*** Supplied entries ***

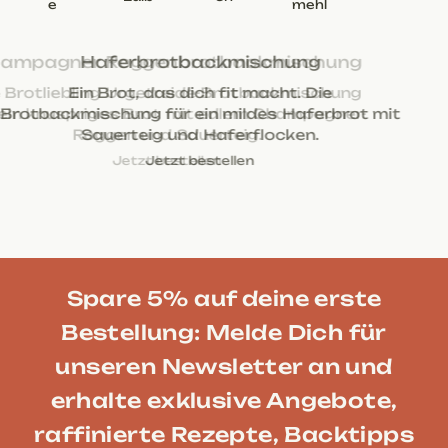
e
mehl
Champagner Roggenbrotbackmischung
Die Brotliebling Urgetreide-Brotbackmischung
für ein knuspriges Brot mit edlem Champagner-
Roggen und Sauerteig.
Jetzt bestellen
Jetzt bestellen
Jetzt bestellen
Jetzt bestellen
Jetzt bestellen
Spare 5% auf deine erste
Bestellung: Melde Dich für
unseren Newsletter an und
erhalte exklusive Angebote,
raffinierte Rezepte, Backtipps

***
*** Supplied entries ***

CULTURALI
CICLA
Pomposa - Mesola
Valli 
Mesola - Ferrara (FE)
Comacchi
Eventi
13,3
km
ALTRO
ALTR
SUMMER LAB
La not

***
*** Supplied entries ***

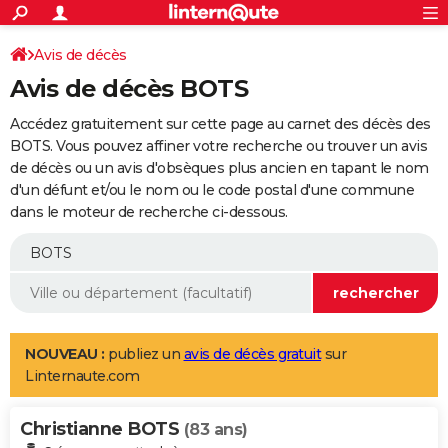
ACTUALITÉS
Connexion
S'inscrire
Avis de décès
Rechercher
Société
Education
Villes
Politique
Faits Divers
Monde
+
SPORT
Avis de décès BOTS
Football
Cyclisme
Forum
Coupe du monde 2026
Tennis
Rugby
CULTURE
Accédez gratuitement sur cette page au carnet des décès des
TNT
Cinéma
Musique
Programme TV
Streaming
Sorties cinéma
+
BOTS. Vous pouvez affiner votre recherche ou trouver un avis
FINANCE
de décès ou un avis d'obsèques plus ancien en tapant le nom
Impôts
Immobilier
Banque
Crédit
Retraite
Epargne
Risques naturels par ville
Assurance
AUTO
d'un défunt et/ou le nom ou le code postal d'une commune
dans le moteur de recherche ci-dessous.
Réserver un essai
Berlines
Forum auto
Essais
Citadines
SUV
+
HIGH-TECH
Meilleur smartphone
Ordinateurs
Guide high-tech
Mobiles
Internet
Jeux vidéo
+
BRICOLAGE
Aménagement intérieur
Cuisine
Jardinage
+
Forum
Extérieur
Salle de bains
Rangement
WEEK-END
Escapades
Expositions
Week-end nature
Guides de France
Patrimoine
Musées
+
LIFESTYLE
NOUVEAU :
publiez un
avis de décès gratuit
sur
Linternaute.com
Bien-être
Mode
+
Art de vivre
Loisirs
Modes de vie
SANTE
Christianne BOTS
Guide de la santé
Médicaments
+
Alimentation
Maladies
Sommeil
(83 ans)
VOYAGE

***

Aim of the task: Copy all lines of the preceding data that hold the word "BOTS".

Final answer:
Avis de décès BOTS
BOTS. Vous pouvez affiner votre recherche ou trouver un avis
Christianne BOTS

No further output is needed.